Till Death Do Us Part or When We Get Bored. . .

First things first, the reason for the week long absence was that I was back home in my old stomping ground of Brantford. My dear, close, personal friend was about to embark on a truly amazing adventure because as of Saturday he started his life with his beautiful wife. It was a sheer pleasure to be the best man for this special occasion. It was quite moving to see the tears in his eyes while he watched his beatiful bride walk down the aisle. I could feel the true love he had for her. I've said it many times on Saturday but I will now say it in blog form, Congratulations Tim and Carolyn!

I'm sincere in all I typed up there. As happy as I was for the day of my friend's wedding, I've also heard some really sad news lately. Over the last few months, I've been informed of the end of several marriages. One marriage is a little over a year old and another marriage invovled children in the mix. That is a sobering thought. A very sad thought. An even sadder thought when you realize all these marriages are of Christian couples. Couples that should know the sanctity of marriage. As Christians, we are supposed to know how sacred that bond is and how only death should be the reason it ends. But it isn't. It takes much less to end a marriage.

Boredom. Or losing the loving feeling. Or finding someone else who makes one feel so much better. Or realizing the person isn't who one dreamt them to be. Or maybe the person was exactly who one thought they were but one was hoping they'd magically change after the wedding day. Something out of a fairy tale, where your pumpkin is now a chariot. Unfortunately, real life works more like when the clock strikes midnight and everything turns back to reality. The love of one's life turns out to be a smelly rat.

A lot is put into the love feelings. People really like warm fuzzies. People really like to have a heavy attraction to someone. But what does one do when that is all over??? What happens when the feelings start to fade? The person one wakes up to just ends up being the norm rather than an adventure? What do we do then?

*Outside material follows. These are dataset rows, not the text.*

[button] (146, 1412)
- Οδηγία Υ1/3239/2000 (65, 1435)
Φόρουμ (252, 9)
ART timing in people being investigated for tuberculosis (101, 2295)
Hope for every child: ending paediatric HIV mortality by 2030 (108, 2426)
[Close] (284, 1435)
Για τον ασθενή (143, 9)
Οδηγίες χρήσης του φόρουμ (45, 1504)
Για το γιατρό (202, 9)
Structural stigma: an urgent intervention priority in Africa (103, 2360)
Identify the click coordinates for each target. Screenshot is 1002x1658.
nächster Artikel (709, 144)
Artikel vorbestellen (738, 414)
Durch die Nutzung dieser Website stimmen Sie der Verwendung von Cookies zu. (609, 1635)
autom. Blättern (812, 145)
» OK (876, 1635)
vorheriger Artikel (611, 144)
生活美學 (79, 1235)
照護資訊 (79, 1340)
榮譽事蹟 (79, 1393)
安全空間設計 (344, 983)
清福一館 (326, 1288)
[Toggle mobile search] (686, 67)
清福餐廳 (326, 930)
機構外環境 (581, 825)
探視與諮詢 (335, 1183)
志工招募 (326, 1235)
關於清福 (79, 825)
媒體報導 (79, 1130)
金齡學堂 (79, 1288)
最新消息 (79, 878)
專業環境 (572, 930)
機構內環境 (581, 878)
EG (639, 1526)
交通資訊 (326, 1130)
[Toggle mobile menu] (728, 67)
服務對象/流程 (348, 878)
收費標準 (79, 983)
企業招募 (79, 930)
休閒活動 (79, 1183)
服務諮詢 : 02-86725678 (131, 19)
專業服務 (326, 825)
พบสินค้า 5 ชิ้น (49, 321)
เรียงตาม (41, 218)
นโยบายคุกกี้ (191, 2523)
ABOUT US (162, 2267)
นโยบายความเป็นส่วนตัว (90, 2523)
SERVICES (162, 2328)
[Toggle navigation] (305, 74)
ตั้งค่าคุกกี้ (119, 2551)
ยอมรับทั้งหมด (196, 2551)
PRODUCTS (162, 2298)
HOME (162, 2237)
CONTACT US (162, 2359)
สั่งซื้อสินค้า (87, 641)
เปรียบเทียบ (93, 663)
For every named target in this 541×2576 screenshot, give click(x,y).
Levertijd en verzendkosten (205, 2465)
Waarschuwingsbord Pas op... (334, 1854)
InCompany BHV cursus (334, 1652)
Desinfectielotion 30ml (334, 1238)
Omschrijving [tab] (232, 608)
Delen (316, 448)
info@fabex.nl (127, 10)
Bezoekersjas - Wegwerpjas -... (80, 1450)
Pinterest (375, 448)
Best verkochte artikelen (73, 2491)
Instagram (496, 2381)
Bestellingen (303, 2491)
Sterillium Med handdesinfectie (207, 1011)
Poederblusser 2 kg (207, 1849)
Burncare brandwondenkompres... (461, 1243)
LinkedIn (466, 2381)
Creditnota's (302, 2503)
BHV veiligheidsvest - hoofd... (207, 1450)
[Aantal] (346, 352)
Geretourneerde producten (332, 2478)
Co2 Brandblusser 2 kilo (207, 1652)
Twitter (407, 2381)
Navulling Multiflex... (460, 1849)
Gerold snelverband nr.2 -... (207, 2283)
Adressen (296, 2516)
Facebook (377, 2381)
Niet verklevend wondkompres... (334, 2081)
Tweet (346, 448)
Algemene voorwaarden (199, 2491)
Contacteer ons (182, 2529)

Love is work. The love of the movies is a fantasy. The feelings that make one feel like they are flying or on top of the world is a fantasy too. They aren't real. Those feelings don't last. Those feelings might not even mean this is the person one is to be with. I've heard that it is more important to like someone than love someone. Marriage has a better chance to work if the person is a friend rather than a lover.

So, are we to give up on the magic feelings? Is there to be no romance? There is one thing I know. My parents love each other more now than they did when they got married. I know my parents are madly in love. My parents still go out on weekend dates. I think that is a pretty impressive thing for people who have been married for 27 plus years. I obviously believe that passion and love and feelings can be in marriage.

It takes work. It takes work to keep love and feelings in a marriage. Sadly, it seems soceity doesn't want to take work. They would rather start over and find someone new. That is such a sad thing. Such a horrible example for the children that are growing up watching there parents. Nothing is sadder than seeing a loveless marriage. Maybe it happend because the couple rushed into marriage. They let feelings dictate everything. Unfortunately, marriage is real and it can't be some fantasy.

I believe there can be magic in marriage. I also believe people need to take marriage more seriously. Not to rush into it. Once they are in marriage, they take there wedding vows seriously. That they are with their mate through sickness, poorness and bad times. They truly love the person even when they don't want to. Because than, the real magic can begin.

That's your rant on marriage from a guy whose only taste of it is from observation. But I've had one of the greatest couples to observe when I was growing up. Two people who still truly love each other.

Comments

  1. Anonymous5:23 pm

    there is much to be said when the christian communities divorce rate is in some cases higher (if not the same) as that as the secular world. have we lost the meaning of the world 'LOVE'? when the Bible talks about husbands loving their wives as Christ loved the church, the word he was using is 'unconditional love'....loving someone WITHOUT condition, no strings attached, no matter what they do!! thats not to say you can't have all the mushy gushy stuff too. in countries where marriages are arranged, they do not understand what we have to look forward to in the life of a marriage. since we have 'fallen in love'...whats next? they see their way as much more exciting in that they have their whole marriage to 'fall in love' with each other. i'm not advocating arranged marriage in any way, i just think there is much to be learned from them. enough of this rant. good writing chris.